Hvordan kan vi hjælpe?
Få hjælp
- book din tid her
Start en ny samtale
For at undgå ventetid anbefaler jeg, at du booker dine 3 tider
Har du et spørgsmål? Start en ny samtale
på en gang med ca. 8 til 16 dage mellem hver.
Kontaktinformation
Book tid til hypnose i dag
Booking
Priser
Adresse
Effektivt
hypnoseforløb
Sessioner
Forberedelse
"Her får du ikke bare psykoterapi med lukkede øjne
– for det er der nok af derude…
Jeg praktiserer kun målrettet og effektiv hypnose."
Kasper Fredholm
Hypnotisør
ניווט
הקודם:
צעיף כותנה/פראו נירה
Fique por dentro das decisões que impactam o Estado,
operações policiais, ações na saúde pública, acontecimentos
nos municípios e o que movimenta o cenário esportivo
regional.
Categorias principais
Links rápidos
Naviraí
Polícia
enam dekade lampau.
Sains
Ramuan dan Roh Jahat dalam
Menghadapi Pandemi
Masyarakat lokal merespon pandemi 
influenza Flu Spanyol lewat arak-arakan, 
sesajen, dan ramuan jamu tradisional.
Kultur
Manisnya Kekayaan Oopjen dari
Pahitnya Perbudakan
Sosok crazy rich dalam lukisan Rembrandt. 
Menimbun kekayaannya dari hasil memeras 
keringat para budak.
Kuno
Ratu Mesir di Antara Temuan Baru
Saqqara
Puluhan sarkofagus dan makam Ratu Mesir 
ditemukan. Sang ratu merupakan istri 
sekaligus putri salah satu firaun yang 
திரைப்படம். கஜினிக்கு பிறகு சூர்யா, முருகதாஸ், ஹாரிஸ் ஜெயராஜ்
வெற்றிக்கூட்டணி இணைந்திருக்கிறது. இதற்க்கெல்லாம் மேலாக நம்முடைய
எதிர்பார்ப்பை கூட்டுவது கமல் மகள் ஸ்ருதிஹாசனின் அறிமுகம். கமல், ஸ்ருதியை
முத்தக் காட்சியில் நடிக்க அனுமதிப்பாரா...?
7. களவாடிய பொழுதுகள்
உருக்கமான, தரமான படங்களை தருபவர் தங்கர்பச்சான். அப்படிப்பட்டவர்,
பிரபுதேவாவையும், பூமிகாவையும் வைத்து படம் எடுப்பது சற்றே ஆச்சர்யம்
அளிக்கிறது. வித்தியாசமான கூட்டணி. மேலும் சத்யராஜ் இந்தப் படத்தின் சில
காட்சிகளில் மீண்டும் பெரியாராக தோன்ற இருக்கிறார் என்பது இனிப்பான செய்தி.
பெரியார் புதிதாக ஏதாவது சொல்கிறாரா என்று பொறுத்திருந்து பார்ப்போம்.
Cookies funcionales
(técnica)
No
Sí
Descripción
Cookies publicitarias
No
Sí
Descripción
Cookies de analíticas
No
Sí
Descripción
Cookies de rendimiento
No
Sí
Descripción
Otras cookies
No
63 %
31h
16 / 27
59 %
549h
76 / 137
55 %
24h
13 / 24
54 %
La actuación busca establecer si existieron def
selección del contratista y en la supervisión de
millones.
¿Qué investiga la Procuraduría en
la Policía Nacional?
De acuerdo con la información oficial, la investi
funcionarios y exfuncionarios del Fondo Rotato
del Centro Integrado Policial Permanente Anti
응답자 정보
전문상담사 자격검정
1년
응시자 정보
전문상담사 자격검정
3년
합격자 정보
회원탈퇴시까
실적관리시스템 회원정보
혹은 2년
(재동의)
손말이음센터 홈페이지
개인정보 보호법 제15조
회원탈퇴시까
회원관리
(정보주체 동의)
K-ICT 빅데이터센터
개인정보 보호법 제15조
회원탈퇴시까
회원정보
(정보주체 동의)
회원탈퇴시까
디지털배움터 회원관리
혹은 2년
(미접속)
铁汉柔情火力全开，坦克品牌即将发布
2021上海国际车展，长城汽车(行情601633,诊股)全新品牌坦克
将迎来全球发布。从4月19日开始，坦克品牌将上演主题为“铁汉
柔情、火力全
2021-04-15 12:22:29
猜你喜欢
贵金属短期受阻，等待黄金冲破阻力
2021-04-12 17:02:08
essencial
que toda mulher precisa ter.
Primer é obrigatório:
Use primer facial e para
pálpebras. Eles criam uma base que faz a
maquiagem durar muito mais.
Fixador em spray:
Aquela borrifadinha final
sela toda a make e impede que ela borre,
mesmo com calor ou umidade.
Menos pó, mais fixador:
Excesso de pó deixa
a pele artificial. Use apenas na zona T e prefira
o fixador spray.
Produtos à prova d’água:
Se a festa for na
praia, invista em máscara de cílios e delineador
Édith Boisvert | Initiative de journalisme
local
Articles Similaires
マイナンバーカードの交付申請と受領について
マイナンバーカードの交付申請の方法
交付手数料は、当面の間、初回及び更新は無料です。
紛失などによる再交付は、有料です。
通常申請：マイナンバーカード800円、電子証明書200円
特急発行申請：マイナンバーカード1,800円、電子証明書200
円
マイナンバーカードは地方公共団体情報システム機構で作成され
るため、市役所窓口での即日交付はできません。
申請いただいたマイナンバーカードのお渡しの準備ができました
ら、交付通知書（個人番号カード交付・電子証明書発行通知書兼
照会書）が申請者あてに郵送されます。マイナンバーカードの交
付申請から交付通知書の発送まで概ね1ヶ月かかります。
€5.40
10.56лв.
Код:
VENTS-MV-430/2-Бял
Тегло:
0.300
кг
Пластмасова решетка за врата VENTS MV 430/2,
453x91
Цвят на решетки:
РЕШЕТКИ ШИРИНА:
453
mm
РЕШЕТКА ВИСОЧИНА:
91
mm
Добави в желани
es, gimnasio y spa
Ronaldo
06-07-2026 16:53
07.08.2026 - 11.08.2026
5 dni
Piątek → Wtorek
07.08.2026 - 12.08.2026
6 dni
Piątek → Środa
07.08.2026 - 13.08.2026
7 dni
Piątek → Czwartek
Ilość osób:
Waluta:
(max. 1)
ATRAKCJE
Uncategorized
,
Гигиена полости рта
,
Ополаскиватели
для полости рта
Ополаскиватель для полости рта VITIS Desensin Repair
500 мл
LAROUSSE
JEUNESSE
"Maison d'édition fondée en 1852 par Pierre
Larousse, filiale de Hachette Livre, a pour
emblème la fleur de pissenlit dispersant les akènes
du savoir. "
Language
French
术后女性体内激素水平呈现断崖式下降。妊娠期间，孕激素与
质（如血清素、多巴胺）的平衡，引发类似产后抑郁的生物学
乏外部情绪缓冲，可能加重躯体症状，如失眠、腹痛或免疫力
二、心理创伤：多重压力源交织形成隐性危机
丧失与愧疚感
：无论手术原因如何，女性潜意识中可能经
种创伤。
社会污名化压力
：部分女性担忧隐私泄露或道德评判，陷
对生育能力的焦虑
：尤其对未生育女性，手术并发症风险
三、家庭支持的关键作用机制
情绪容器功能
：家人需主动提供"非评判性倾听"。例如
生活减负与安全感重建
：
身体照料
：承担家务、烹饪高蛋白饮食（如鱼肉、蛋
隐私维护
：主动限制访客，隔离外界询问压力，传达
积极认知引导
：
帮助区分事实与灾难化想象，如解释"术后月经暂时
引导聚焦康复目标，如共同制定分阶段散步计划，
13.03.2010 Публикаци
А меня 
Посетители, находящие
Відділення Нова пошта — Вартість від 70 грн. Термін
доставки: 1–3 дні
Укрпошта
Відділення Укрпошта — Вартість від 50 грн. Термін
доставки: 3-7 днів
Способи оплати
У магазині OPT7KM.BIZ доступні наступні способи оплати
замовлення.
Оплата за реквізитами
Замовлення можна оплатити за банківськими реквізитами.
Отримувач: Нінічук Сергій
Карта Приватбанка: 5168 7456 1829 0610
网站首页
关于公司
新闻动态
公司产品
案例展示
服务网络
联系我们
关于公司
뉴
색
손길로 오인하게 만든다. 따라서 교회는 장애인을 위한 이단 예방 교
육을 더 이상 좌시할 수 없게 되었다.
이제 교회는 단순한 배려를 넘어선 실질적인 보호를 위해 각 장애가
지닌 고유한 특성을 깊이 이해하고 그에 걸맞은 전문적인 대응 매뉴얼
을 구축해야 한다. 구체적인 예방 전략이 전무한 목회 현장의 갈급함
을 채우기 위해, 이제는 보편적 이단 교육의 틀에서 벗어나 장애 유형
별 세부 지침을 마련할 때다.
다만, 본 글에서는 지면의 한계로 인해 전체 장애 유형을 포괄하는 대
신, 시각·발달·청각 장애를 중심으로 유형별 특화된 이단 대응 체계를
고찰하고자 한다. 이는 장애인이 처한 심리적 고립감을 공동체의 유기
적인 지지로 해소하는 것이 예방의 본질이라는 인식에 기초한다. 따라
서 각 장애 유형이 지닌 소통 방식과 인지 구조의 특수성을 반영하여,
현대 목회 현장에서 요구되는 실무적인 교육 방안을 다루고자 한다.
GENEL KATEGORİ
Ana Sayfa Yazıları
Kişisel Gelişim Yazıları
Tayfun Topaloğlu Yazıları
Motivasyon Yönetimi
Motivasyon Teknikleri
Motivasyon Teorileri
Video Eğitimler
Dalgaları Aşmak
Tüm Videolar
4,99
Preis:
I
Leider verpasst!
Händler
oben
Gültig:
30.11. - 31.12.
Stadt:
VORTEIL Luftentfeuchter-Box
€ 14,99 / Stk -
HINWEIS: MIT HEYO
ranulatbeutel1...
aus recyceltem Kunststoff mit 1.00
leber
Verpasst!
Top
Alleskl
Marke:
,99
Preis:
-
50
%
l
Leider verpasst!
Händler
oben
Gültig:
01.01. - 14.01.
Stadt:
——
## Exercise directions
Please give back, exactly as it stands above, the stretch from the line with "enam dekade lampau." through the line with "ditemukan. Sang ratu merupakan istri", and no line outside it.

## Solution
enam dekade lampau.
Sains
Ramuan dan Roh Jahat dalam
Menghadapi Pandemi
Masyarakat lokal merespon pandemi 
influenza Flu Spanyol lewat arak-arakan, 
sesajen, dan ramuan jamu tradisional.
Kultur
Manisnya Kekayaan Oopjen dari
Pahitnya Perbudakan
Sosok crazy rich dalam lukisan Rembrandt. 
Menimbun kekayaannya dari hasil memeras 
keringat para budak.
Kuno
Ratu Mesir di Antara Temuan Baru
Saqqara
Puluhan sarkofagus dan makam Ratu Mesir 
ditemukan. Sang ratu merupakan istri 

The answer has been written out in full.